Program ‘Si Dukun’ Diresmikan, Bayi di Jakarta Langsung Dapat NIK

MONITOR, Jakarta – Pemprov DKI Jakarta hari ini, Jumat (2/2), meluncurkan sebuah program bernama Sistem Integrasi Layanan Kependudukan 3 in 1 atau dikenal 'Si Dukun 3 in 1'. Program ini bertujuan untuk memenuhi hak warga negara dalam mendapatkan layanan publik baik administrasi kependudukan maupun pencatatan sipil, terutama hak anak.

"Kita meluncurkan sistem 3 in 1 karena program ini, adalah salah satu komitmen kita untuk memudahkan warga Jakarta dalam mendapatkan hak-haknya. Ini kita lakukan 100 persen untuk anak-anak di Jakarta agar memiliki seluruh dokumen kependudukan dengan lengkap dan baik," kata Anies kepada MONITOR, di Rumah Sakit Ibu dan Anak Budi Kemuliaan, Jl. Budi Kemuliaan No. 25, Gambir, Jakarta Pusat.
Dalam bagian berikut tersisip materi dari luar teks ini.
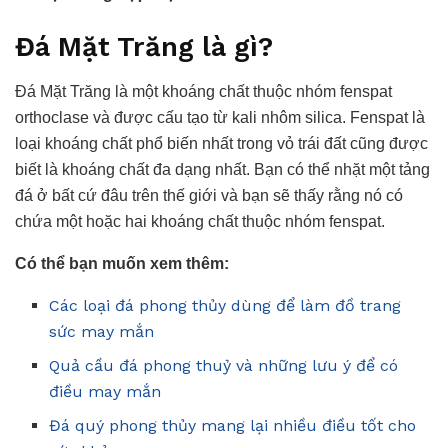
Đá Mặt Trăng là gì?
Đá Mặt Trăng là một khoáng chất thuộc nhóm fenspat
orthoclase và được cấu tạo từ kali nhôm silica. Fenspat là
loại khoáng chất phổ biến nhất trong vỏ trái đất cũng được
biết là khoáng chất đa dạng nhất. Bạn có thể nhặt một tảng
đá ở bất cứ đâu trên thế giới và bạn sẽ thấy rằng nó có
chứa một hoặc hai khoáng chất thuộc nhóm fenspat.
Có thể bạn muốn xem thêm:
Các loại đá phong thủy dùng để làm đồ trang
sức may mắn
Quả cầu đá phong thuỷ và những lưu ý để có
điều may mắn
Đá quý phong thủy mang lại nhiều điều tốt cho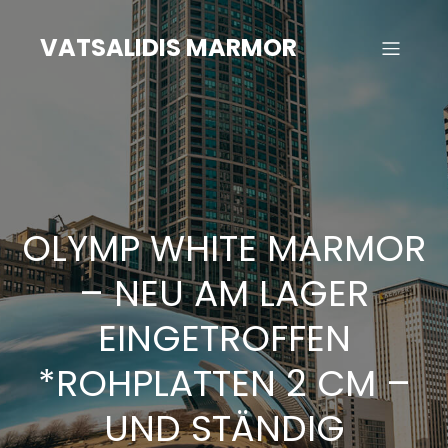
Zum
Inhalt
VATSALIDIS MARMOR
springen
OLYMP WHITE MARMOR
– NEU AM LAGER
EINGETROFFEN
*ROHPLATTEN 2 CM –
UND STÄNDIG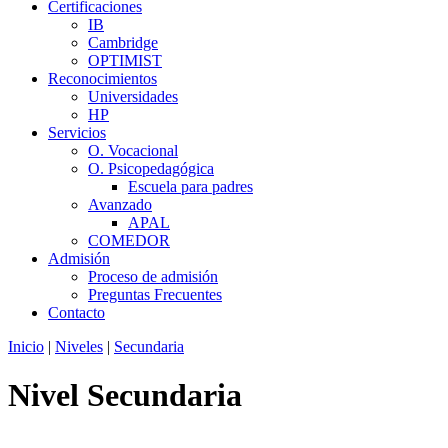
Certificaciones
IB
Cambridge
OPTIMIST
Reconocimientos
Universidades
HP
Servicios
O. Vocacional
O. Psicopedagógica
Escuela para padres
Avanzado
APAL
COMEDOR
Admisión
Proceso de admisión
Preguntas Frecuentes
Contacto
Inicio
|
Niveles
|
Secundaria
Nivel Secundaria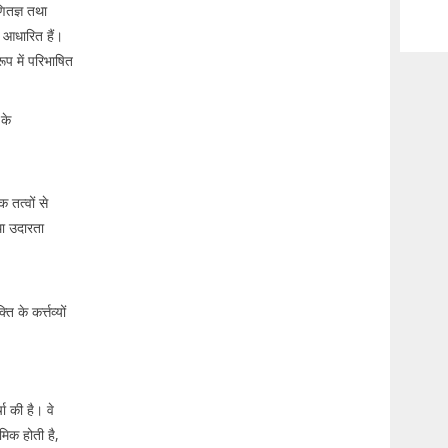
णितज्ञ तथा
र आधारित हैं।
 रूप में परिभाषित
 के
 तत्वों से
था उदारता
के कर्त्तव्यों
चा की है। वे
मिक होती है,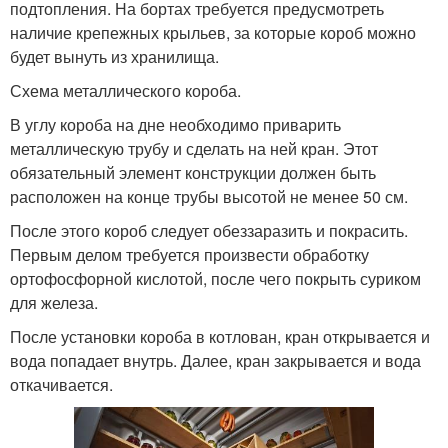
подтопления. На бортах требуется предусмотреть
наличие крепежных крыльев, за которые короб можно
будет вынуть из хранилища.
Схема металлического короба.
В углу короба на дне необходимо приварить
металлическую трубу и сделать на ней кран. Этот
обязательный элемент конструкции должен быть
расположен на конце трубы высотой не менее 50 см.
После этого короб следует обеззаразить и покрасить.
Первым делом требуется произвести обработку
ортофосфорной кислотой, после чего покрыть суриком
для железа.
После установки короба в котлован, кран открывается и
вода попадает внутрь. Далее, кран закрывается и вода
откачивается.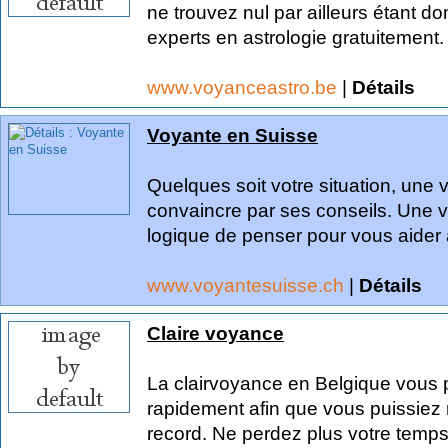
ne trouvez nul par ailleurs étant 
experts en astrologie gratuitement.
www.voyanceastro.be
|
Détails
Voyante en Suisse
Quelques soit votre situation, une 
convaincre par ses conseils. Une v
logique de penser pour vous aider 
www.voyantesuisse.ch
|
Détails
Claire voyance
La clairvoyance en Belgique vous 
rapidement afin que vous puissiez
record. Ne perdez plus votre temps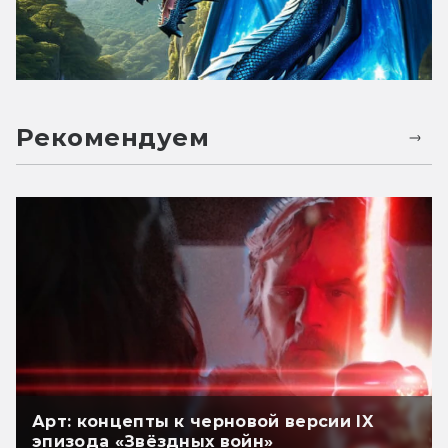
Рекомендуем
Арт: концепты к черновой версии IX
эпизода «Звёздных войн»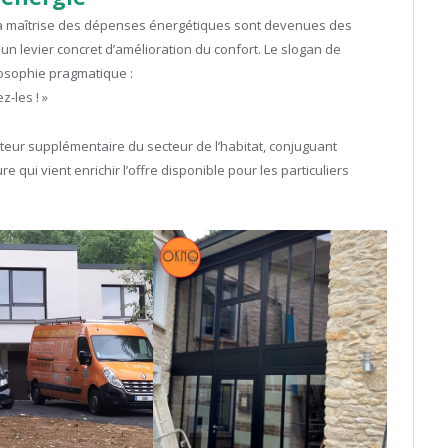
la maîtrise des dépenses énergétiques sont devenues des
un levier concret d’amélioration du confort. Le slogan de
losophie pragmatique :
z-les ! »
teur supplémentaire du secteur de l’habitat, conjuguant
e qui vient enrichir l’offre disponible pour les particuliers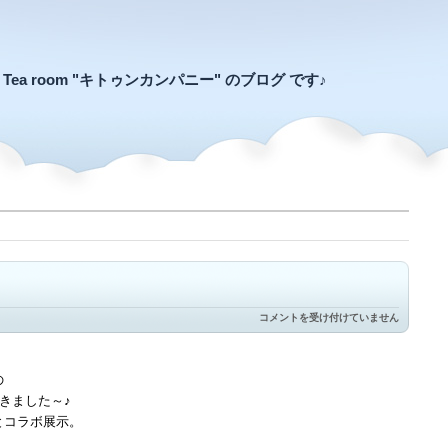
an Tea room "キトゥンカンパニー" のブログ です♪
ぽ
コメントを受け付けていません
ん
ぽ
ん
ぽ
の
ー
ってきました～♪
ん
は
子とコラボ展示。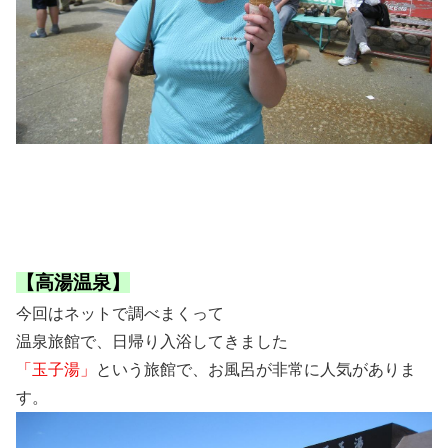
【高湯温泉】
今回はネットで調べまくって
温泉旅館で、日帰り入浴してきました
「玉子湯」
という旅館で、お風呂が非常に人気がありま
す。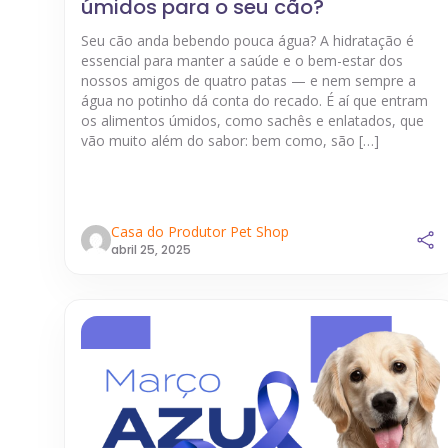
úmidos para o seu cão?
Seu cão anda bebendo pouca água? A hidratação é
essencial para manter a saúde e o bem-estar dos
nossos amigos de quatro patas — e nem sempre a
água no potinho dá conta do recado. É aí que entram
os alimentos úmidos, como sachês e enlatados, que
vão muito além do sabor: bem como, são […]
Casa do Produtor Pet Shop
abril 25, 2025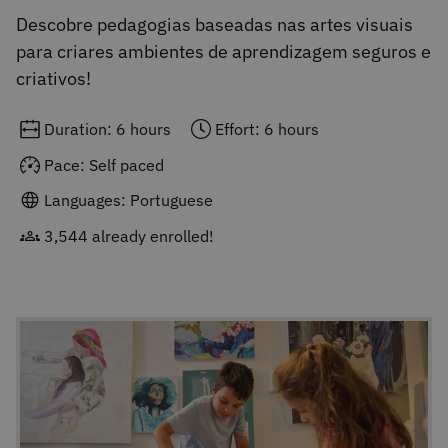
Descobre pedagogias baseadas nas artes visuais
para criares ambientes de aprendizagem seguros e
criativos!
Duration: 6 hours
Effort: 6 hours
Pace: Self paced
Languages: Portuguese
3,544 already enrolled!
Anies menjelaskan, program ini sudah beroperasi di sepuluh rumah sakit di Jakarta. Dengan tiga rumah sakit yang menjadi percontohan di RSIA Budi Kemuliaan, RSUP Fatmawati dan RSUD Tanjung Priok. Sedangkan RSIA Budi Kemuliaan merupakan RS swasta pertama di DKI Jakarta yang bekerja sama dengan Dinas Kependudukan dan Pencatatan Sipil Provinsi DKI Jakarta dalam memberikan pelayanan 'Si Dukun 3 in 1'.

"Program ini merupakan program integrasi antara tiga instansi yaitu Disdukcapil, BPJS, dan rumah sakit," jelas mantan Mendikbud RI ini.
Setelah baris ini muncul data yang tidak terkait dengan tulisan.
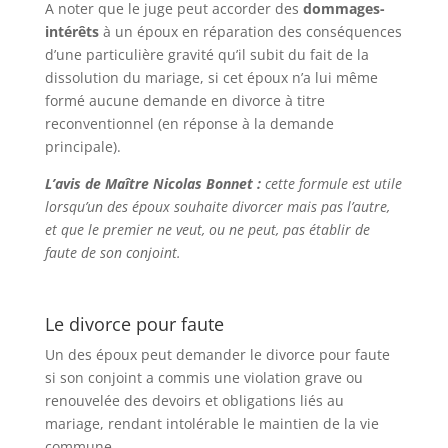
A noter que le juge peut accorder des
dommages-
intérêts
à un époux en réparation des conséquences
d’une particulière gravité qu’il subit du fait de la
dissolution du mariage, si cet époux n’a lui même
formé aucune demande en divorce à titre
reconventionnel (en réponse à la demande
principale).
L’avis de Maître Nicolas Bonnet :
cette formule est utile
lorsqu’un des époux souhaite divorcer mais pas l’autre,
et que le premier ne veut, ou ne peut, pas établir de
faute de son conjoint.
Le divorce pour faute
Un des époux peut demander le divorce pour faute
si son conjoint a commis une violation grave ou
renouvelée des devoirs et obligations liés au
mariage, rendant intolérable le maintien de la vie
commune.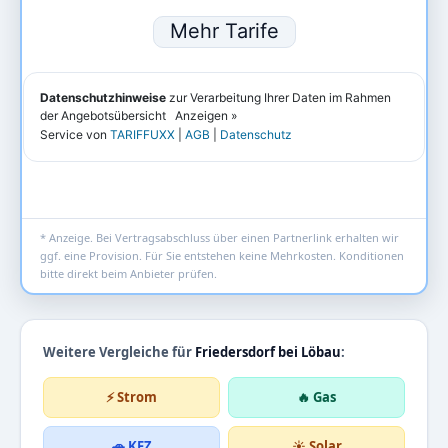
* Anzeige. Bei Vertragsabschluss über einen Partnerlink erhalten wir
ggf. eine Provision. Für Sie entstehen keine Mehrkosten. Konditionen
bitte direkt beim Anbieter prüfen.
Weitere Vergleiche für
Friedersdorf bei Löbau
:
⚡ Strom
🔥 Gas
🚗 KFZ
☀️ Solar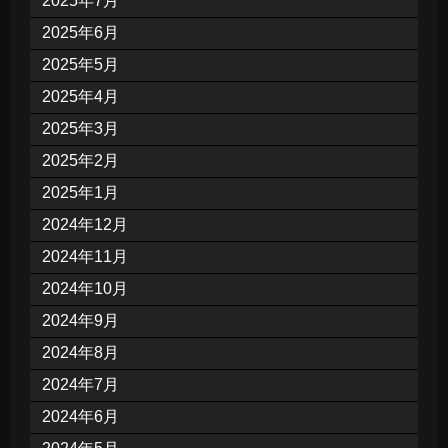
2025年7月
2025年6月
2025年5月
2025年4月
2025年3月
2025年2月
2025年1月
2024年12月
2024年11月
2024年10月
2024年9月
2024年8月
2024年7月
2024年6月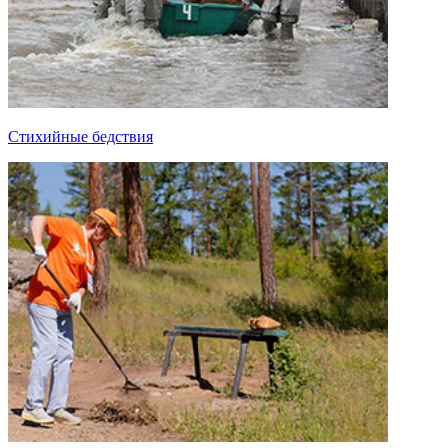
Стихийные бедствия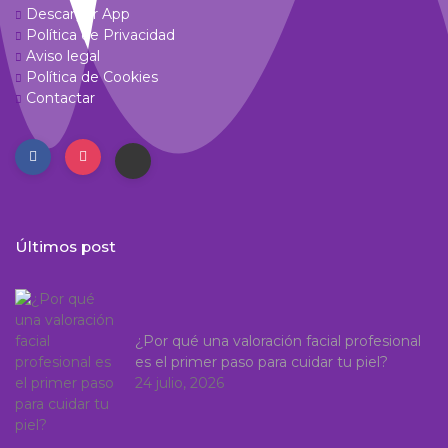
Descargar App
Política de Privacidad
Aviso legal
Política de Cookies
Contactar
Últimos post
¿Por qué una valoración facial profesional
es el primer paso para cuidar tu piel?
24 julio, 2026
Lebih jauh Anies menjelaskan, setiap anak yang baru lahir akan langsung mendapatkan akta kelahiran yang sudah memiiki nomor identitas kependudukan (NIK). NIK diintergrasikan dengan data keluarga sehingga KK langsung bisa dicetak di RSIA Budi Kemuliaan. Selain itu, NIK bayi tersebut telah terintegrasi dengan data BPJS, dengan begitu bayi yang baru lahir bisa menikmatoi fasilitas kepesertaan BPJS.

Tentunya, Anies sangat berharap kerjasama dengan seluruh rumah sakit untuk memberikan fasilitas sebaik mungkin. Disdukcapil juga menempatkan tenaga operator untuk mengintegrasikan database kependudukan secara online ke database BPJS kesehatan dengan kunci akses ‘NIK.Si Dukun 3 in’.

Anies pun mengimbau agar tim dari Dukcapil bisa bekerja untuk menjalankan program ini. Caranya, semua proses tersebut cukup dilakukan di RS tempat berlangsungnya persalinan. Orang tua hanya perlu mendatangi kelurahan untuk meminta tanda tangan lurah pada kartu keluarga.

"Saya sampaikan kepada tim Dukcapil bahwa agar proses dibuat efisien dan efektif," terang Anies.